Math describes and predicts the world all around us -- from the helical structure of DNA to the spirals of galaxies. But does this mean our world is inherently mathematical?
The question has become a hot topic of debate as neuroscientists continue to uncover mathematical abilities we seem to be born with, and have pinpointed regions in the brain responsible for mathematical thinking. "[N]umbers are not properties of the universe, but rather they reflect the biological grounding for how people make sense of the world," says Rafael Núñez, professor of cognitive science at the University of California, San Diego and member of UCSD's Kavli Institute for Brain and Mind.
Says Brian Butterworth, emeritus professor of cognitive neuropsychology at the Institute of Cognitive Neuroscience at University College London, "Numbers are not necessarily a property of the universe, but rather a very powerful way of describing some aspects of the universe."

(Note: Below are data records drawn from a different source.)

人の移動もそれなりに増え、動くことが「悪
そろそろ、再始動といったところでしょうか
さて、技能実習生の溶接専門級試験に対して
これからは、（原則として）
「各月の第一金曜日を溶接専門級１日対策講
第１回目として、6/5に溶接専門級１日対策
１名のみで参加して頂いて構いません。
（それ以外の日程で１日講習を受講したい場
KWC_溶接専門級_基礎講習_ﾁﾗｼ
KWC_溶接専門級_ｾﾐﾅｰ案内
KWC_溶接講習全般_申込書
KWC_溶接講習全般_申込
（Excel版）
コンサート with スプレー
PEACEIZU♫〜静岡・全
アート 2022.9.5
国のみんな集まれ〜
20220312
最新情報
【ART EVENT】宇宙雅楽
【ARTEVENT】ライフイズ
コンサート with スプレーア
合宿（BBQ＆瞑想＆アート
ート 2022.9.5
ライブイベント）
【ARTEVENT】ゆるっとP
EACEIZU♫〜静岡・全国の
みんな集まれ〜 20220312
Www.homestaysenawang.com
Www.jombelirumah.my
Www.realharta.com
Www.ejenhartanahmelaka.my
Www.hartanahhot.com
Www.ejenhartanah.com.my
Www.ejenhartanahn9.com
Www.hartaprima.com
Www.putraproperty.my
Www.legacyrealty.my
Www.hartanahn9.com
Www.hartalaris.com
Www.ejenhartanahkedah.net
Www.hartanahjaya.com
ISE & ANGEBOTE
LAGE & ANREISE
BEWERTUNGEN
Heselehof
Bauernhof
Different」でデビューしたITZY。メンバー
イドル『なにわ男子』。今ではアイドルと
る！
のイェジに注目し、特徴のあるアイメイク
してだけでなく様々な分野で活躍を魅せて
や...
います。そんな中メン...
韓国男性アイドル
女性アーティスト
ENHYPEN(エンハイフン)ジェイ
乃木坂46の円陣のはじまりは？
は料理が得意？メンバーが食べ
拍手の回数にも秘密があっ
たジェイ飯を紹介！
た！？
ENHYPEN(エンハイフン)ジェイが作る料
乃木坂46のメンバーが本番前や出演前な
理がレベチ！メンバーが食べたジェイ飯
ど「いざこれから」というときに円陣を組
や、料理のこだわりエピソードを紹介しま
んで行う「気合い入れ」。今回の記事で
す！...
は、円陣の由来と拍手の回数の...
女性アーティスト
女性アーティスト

Núñez and Butterworth are among four scientists who recently grappled with this question at the invitation of The Kavli Foundation. Offering a different perspective: physicists Simeon Hellerman and Max Tegman. "I think many physicists, including myself, agree that there should be some complete description of the universe and the laws of nature," says Hellerman, associate professor at the Kavli Institute for Physics and Mathematics of the Universe at the University of Tokyo, Japan. "Implicit in that assumption is the universe is intrinsically mathematical."
"[N]ature is clearly giving us hints that the universe is mathematical," says Tegmark, professor of physics at the Massachusetts Institute of Technology, and member of MIT's Kavli Institute for Astrophysics and Space Research. According to Tegmark, many mathematicians even feel that they don't invent mathematical structures, "they just discover them -- that these mathematical structures exist independently of humans."
Tegman also points out this isn't just interesting as an academic idea; if correct, then mathematics has a special role for advancing human knowledge.
"If math is inherent out in the universe, then mathematics can give us hints for solving future problems in physics," Tegman says. "If we really believe that nature is fundamentally mathematical, then we should look for mathematical patterns and regularities when we come across phenomena that we don't understand. This problem-solving approach has been at the heart of physics' success for the past 500 years."